Listed records:

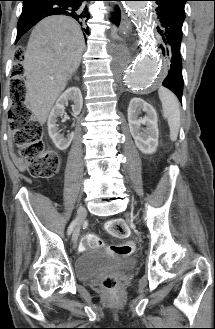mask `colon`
<instances>
[{
	"mask_svg": "<svg viewBox=\"0 0 215 329\" xmlns=\"http://www.w3.org/2000/svg\"><path fill=\"white\" fill-rule=\"evenodd\" d=\"M13 62H26V55H13ZM11 73H22V66H11ZM12 108L9 112L10 126L14 133V141L19 148L18 157L25 164L30 175L35 178H52L59 170L60 160L58 155L45 147L42 140L43 129L41 124L33 117L31 110L26 105V86L21 79H13L10 84ZM108 233L119 239H127L129 228L122 219H112L107 223ZM90 246L93 248L104 247L103 241L95 235H87L83 238L81 248ZM108 252H116L122 256L130 255L134 250L132 241H126L120 246L107 247ZM107 289L116 286V278L107 277L104 280Z\"/></svg>",
	"mask_w": 215,
	"mask_h": 329,
	"instance_id": "1",
	"label": "colon"
}]
</instances>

What you are asked to do: After removing each picture, print the entries above exactly as they were.

Answer section:
mask `colon`
<instances>
[{
	"mask_svg": "<svg viewBox=\"0 0 215 329\" xmlns=\"http://www.w3.org/2000/svg\"><path fill=\"white\" fill-rule=\"evenodd\" d=\"M13 62H26V55H13ZM11 73H22V66H11ZM12 108L9 112L10 126L14 133V141L19 148L18 157L25 164L30 175L35 178H52L59 170L60 160L58 155L45 147L42 140L43 129L41 124L33 117L31 110L26 105V86L21 79H13L10 84ZM108 233L119 239H127L129 228L122 219H112L107 223ZM90 246L93 248L104 247L103 241L95 235H87L83 238L81 248ZM108 252H116L122 256L130 255L134 250L132 241H126L120 246L107 247ZM107 289L116 286V278L107 277L104 280Z\"/></svg>",
	"mask_w": 215,
	"mask_h": 329,
	"instance_id": "1",
	"label": "colon"
}]
</instances>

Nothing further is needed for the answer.